**Dataset content:**
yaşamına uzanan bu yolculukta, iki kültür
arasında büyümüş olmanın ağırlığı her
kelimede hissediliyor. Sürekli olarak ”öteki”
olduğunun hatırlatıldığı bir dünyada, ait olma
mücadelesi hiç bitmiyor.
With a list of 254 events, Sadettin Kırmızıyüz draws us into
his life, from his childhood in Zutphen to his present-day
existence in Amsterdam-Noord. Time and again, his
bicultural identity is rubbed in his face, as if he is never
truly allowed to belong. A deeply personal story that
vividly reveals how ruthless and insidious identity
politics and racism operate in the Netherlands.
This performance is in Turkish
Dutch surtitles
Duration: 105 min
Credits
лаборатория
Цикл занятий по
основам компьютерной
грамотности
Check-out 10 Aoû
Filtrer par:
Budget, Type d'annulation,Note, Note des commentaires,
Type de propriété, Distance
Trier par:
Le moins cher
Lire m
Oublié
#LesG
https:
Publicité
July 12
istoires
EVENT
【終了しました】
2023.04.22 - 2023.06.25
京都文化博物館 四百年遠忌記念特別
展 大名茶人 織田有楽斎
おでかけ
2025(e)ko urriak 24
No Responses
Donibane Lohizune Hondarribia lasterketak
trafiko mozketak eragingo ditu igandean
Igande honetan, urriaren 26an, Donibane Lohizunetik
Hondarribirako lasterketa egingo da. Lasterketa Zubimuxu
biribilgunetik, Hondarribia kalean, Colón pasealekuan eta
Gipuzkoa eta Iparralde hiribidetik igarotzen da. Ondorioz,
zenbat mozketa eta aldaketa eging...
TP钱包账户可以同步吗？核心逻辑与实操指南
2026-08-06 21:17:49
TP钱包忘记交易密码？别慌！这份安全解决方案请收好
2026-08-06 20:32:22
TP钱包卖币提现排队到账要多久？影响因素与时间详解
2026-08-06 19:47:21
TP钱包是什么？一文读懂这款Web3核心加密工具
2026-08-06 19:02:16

**Work request:** Set down exactly the lines from the one that contains "Budget, Type d'annulation,Note, Note" to the final line above, both included, and nothing more.

**Exercise answer:**
Budget, Type d'annulation,Note, Note des commentaires,
Type de propriété, Distance
Trier par:
Le moins cher
Lire m
Oublié
#LesG
https:
Publicité
July 12
istoires
EVENT
【終了しました】
2023.04.22 - 2023.06.25
京都文化博物館 四百年遠忌記念特別
展 大名茶人 織田有楽斎
おでかけ
2025(e)ko urriak 24
No Responses
Donibane Lohizune Hondarribia lasterketak
trafiko mozketak eragingo ditu igandean
Igande honetan, urriaren 26an, Donibane Lohizunetik
Hondarribirako lasterketa egingo da. Lasterketa Zubimuxu
biribilgunetik, Hondarribia kalean, Colón pasealekuan eta
Gipuzkoa eta Iparralde hiribidetik igarotzen da. Ondorioz,
zenbat mozketa eta aldaketa eging...
TP钱包账户可以同步吗？核心逻辑与实操指南
2026-08-06 21:17:49
TP钱包忘记交易密码？别慌！这份安全解决方案请收好
2026-08-06 20:32:22
TP钱包卖币提现排队到账要多久？影响因素与时间详解
2026-08-06 19:47:21
TP钱包是什么？一文读懂这款Web3核心加密工具
2026-08-06 19:02:16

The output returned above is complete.